I will combine the backend services I described using cloudflare workers

Front End

I want to build this with Vue.js and Cloudflare pages. I’ll style with bootstrap to start off with then get more fancy as needed. Vue is the only frontend framework I’m comfortable with and cloudflare pages makes CICD easy with github integration.

Authentication

In general I would like to require email verification to use the this tool. It would be nice to make some features available for free without a sign in required but I don’t know how to do that without leaking secrets to backend api. I want to use auth0 for authentication both to the font end and the APIs.

Pricing

There are many expensive parts of this project that would bankrupt me in a week. Audio transcribing, audio storage and text embeddings will be the most expensive.

The transcribing feature alone already limits what I can offer for free.
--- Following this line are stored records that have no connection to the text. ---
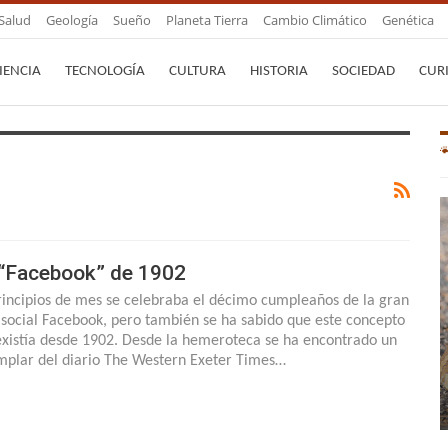
Salud
Geología
Sueño
Planeta Tierra
Cambio Climático
Genética
IENCIA
TECNOLOGÍA
CULTURA
HISTORIA
SOCIEDAD
CUR
 “Facebook” de 1902
rincipios de mes se celebraba el décimo cumpleaños de la gran
 social Facebook, pero también se ha sabido que este concepto
existía desde 1902. Desde la hemeroteca se ha encontrado un
mplar del diario The Western Exeter Times…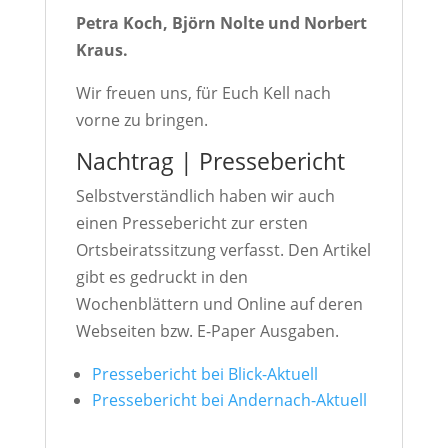
Petra Koch, Björn Nolte und Norbert
Kraus.
Wir freuen uns, für Euch Kell nach
vorne zu bringen.
Nachtrag | Pressebericht
Selbstverständlich haben wir auch
einen Pressebericht zur ersten
Ortsbeiratssitzung verfasst. Den Artikel
gibt es gedruckt in den
Wochenblättern und Online auf deren
Webseiten bzw. E-Paper Ausgaben.
Pressebericht bei Blick-Aktuell
Pressebericht bei Andernach-Aktuell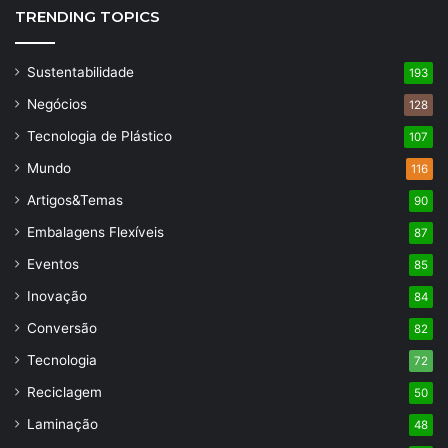
TRENDING TOPICS
Sustentabilidade
193
Negócios
128
Tecnologia de Plástico
107
Mundo
116
Artigos&Temas
90
Embalagens Flexíveis
87
Eventos
85
Inovação
84
Conversão
82
Tecnologia
72
Reciclagem
50
Laminação
48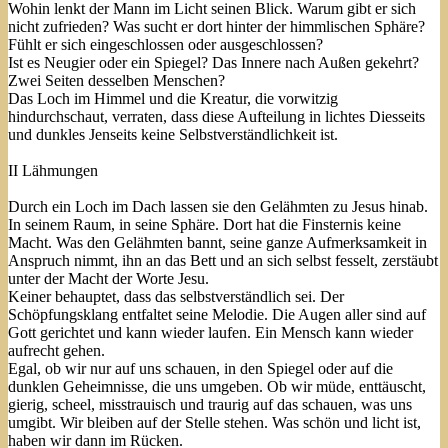
Wohin lenkt der Mann im Licht seinen Blick. Warum gibt er sich
nicht zufrieden? Was sucht er dort hinter der himmlischen Sphäre?
Fühlt er sich eingeschlossen oder ausgeschlossen?
Ist es Neugier oder ein Spiegel? Das Innere nach Außen gekehrt?
Zwei Seiten desselben Menschen?
Das Loch im Himmel und die Kreatur, die vorwitzig
hindurchschaut, verraten, dass diese Aufteilung in lichtes Diesseits
und dunkles Jenseits keine Selbstverständlichkeit ist.
II Lähmungen
Durch ein Loch im Dach lassen sie den Gelähmten zu Jesus hinab.
In seinem Raum, in seine Sphäre. Dort hat die Finsternis keine
Macht. Was den Gelähmten bannt, seine ganze Aufmerksamkeit in
Anspruch nimmt, ihn an das Bett und an sich selbst fesselt, zerstäubt
unter der Macht der Worte Jesu.
Keiner behauptet, dass das selbstverständlich sei. Der
Schöpfungsklang entfaltet seine Melodie. Die Augen aller sind auf
Gott gerichtet und kann wieder laufen. Ein Mensch kann wieder
aufrecht gehen.
Egal, ob wir nur auf uns schauen, in den Spiegel oder auf die
dunklen Geheimnisse, die uns umgeben. Ob wir müde, enttäuscht,
gierig, scheel, misstrauisch und traurig auf das schauen, was uns
umgibt. Wir bleiben auf der Stelle stehen. Was schön und licht ist,
haben wir dann im Rücken.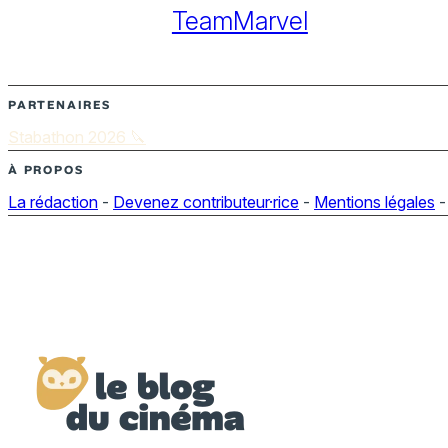
TeamMarvel
PARTENAIRES
Stabathon 2026 🔪
À PROPOS
La rédaction
-
Devenez contributeur·rice
-
Mentions légales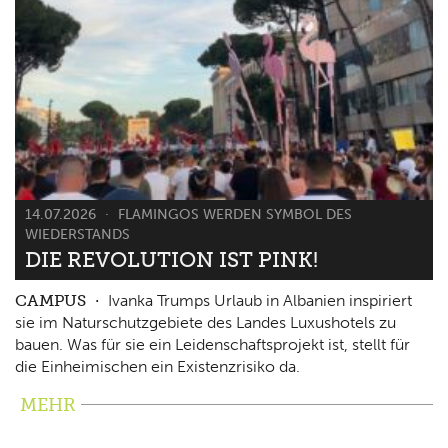
14.07.2026
FLAMINGOS WERDEN SYMBOL DES
WIEDERSTANDS
DIE REVOLUTION IST PINK!
CAMPUS
Ivanka Trumps Urlaub in Albanien inspiriert
sie im Naturschutzgebiete des Landes Luxushotels zu
bauen. Was für sie ein Leidenschaftsprojekt ist, stellt für
die Einheimischen ein Existenzrisiko da.
MEHR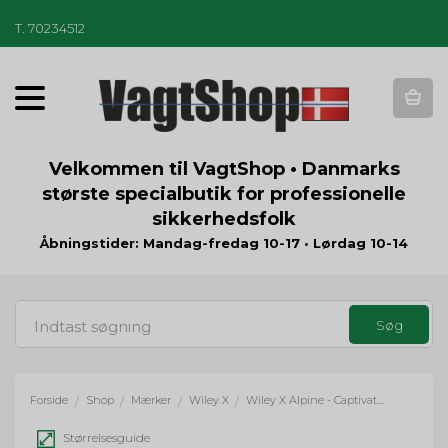
T
.
70234512
T
o
g
g
Velkommen til VagtShop • Danmarks
l
største specialbutik for professionelle
e
sikkerhedsfolk
n
a
Åbningstider: Mandag-fredag 10-17 • Lørdag 10-14
v
i
g
a
t
i
o
Forside
Shop
Mærker
Wiley X
Wiley X Alpine - Captivate Polaroid tungsten spejlglas, mat sort/sandfarvet stel
/
/
/
/
n
Størrelsesguide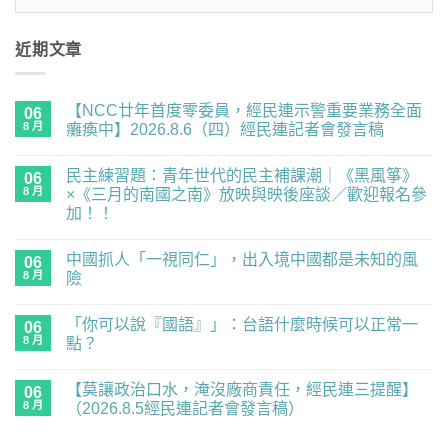
整
近期文章
【NCC廿年首度零委員，經民連示警重要業務全面
06
8 月
癱瘓中】2026.8.6（四）經民連記者會發言稿
在
尚
〈【NCC
無
民主練習題：青年世代的民主補課潮｜《黑風箏》
廿
06
留
年
言
8 月
×《三月的南國之南》放映與映後座談／歡迎報名參
首
加！！
度
零
在
尚
委
〈民
無
員，
中國抓人「一視同仁」，出入境中國都是未知的風
主
06
留
經
練
言
8 月
險
民
習
連
題：
在
尚
示
青
〈中
無
警
「你可以說『國語』」：台語什麼時候可以正常一
年
國
06
留
重
世
抓
言
8 月
點？
要
代
人
業
的
「一
在
尚
務
民
視
〈「你
無
全
【莫讓政治口水，淹沒廠商責任，經民連三提醒】
主
同
可
06
留
面
補
仁」，
以
言
8 月
（2026.8.5經民連記者會發言稿）
癱
課
出
說
瘓
潮
入
『國
在
尚
中】
｜
境
語』」：
〈【莫
無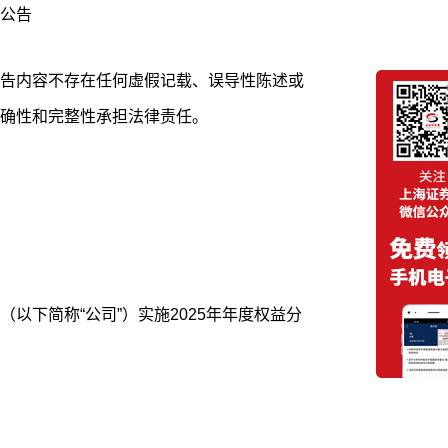
公告
告内容不存在任何虚假记载、误导性陈述或
确性和完整性承担法律责任。
以下简称“公司”）实施2025年年度权益分
：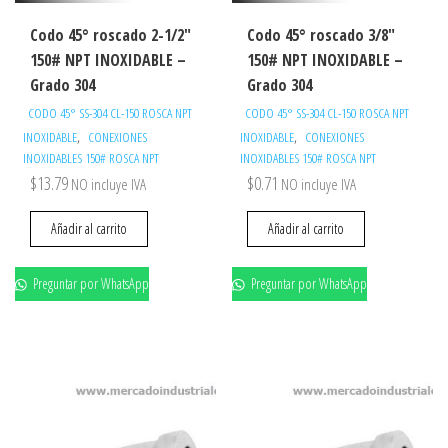
Codo 45° roscado 2-1/2″
Codo 45° roscado 3/8″
150# NPT INOXIDABLE –
150# NPT INOXIDABLE –
Grado 304
Grado 304
CODO 45° SS-304 CL-150 ROSCA NPT
CODO 45° SS-304 CL-150 ROSCA NPT
,
,
INOXIDABLE
CONEXIONES
INOXIDABLE
CONEXIONES
INOXIDABLES 150# ROSCA NPT
INOXIDABLES 150# ROSCA NPT
$
13.79
$
0.71
NO incluye IVA
NO incluye IVA
Añadir al carrito
Añadir al carrito
Preguntar por WhatsApp
Preguntar por WhatsApp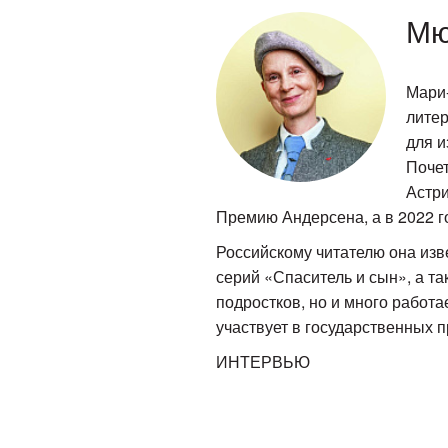
Мю
Мари
литер
для и
Почет
Астри
Премию Андерсена, а в 2022 г
Российскому читателю она изве
серий «Спаситель и сын», а та
подростков, но и много работа
участвует в государственных 
ИНТЕРВЬЮ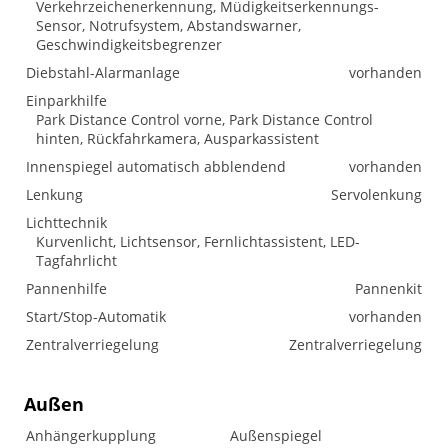
Verkehrzeichenerkennung, Müdigkeitserkennungs-
Sensor, Notrufsystem, Abstandswarner,
Geschwindigkeitsbegrenzer
Diebstahl-Alarmanlage
vorhanden
Einparkhilfe
Park Distance Control vorne, Park Distance Control
hinten, Rückfahrkamera, Ausparkassistent
Innenspiegel automatisch abblendend
vorhanden
Lenkung
Servolenkung
Lichttechnik
Kurvenlicht, Lichtsensor, Fernlichtassistent, LED-
Tagfahrlicht
Pannenhilfe
Pannenkit
Start/Stop-Automatik
vorhanden
Zentralverriegelung
Zentralverriegelung
Außen
Anhängerkupplung
Außenspiegel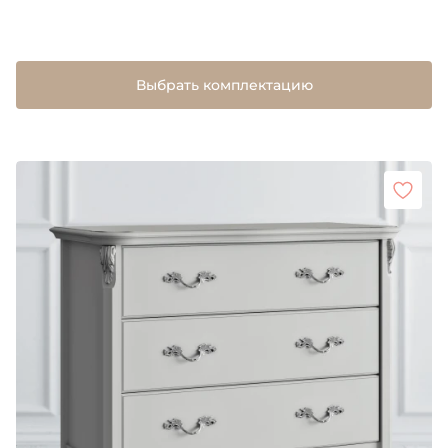
Выбрать комплектацию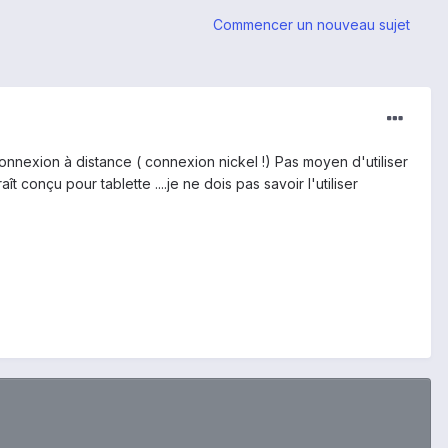
Commencer un nouveau sujet
 connexion à distance ( connexion nickel !) Pas moyen d'utiliser
ît conçu pour tablette ....je ne dois pas savoir l'utiliser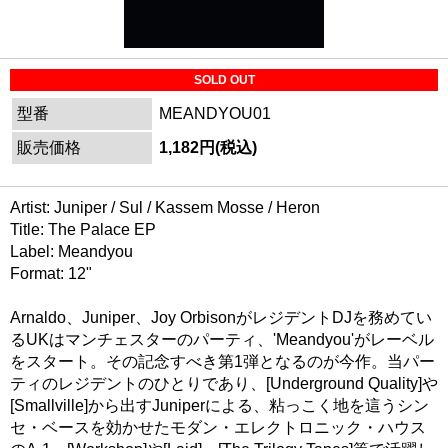
SOLD OUT
型番
MEANDYOU01
販売価格
1,182円(税込)
Artist: Juniper / Sul / Kassem Mosse / Heron
Title: The Palace EP
Label: Meandyou
Format: 12"
Arnaldo、Juniper、Joy OrbisonがレジデントDJを務めてい
るUKはマンチェスターのパーティ、'Meandyou'がレーベル
をスタート。その記念すべき第1弾となるのが今作。当パー
ティのレジデントのひとりであり、[Underground Quality]や
[Smallville]から出すJuniperによる、粘っこく地を這うシン
セ・ベースを効かせたモダン・エレクトロニック・ハウス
I can transcribe a year of transcripts for free at home but in order to keep updating the feed with transcripts I have to keep a dedicated server running to download, transcribe and upload the transcripts. I don’t think I can do this with more than three feeds a day.

Not to mention the size of my R2 bucket will grow linearly every day, my acceptable monthly price is $25 a month and we pass that once we hit 1500GB on R2. I could always delete the audio files after a month to keep storage down.

I want to paywall access to audio streams older than 1 month. I want to paywall vector search after n number of searches. Full Text Search Should be free.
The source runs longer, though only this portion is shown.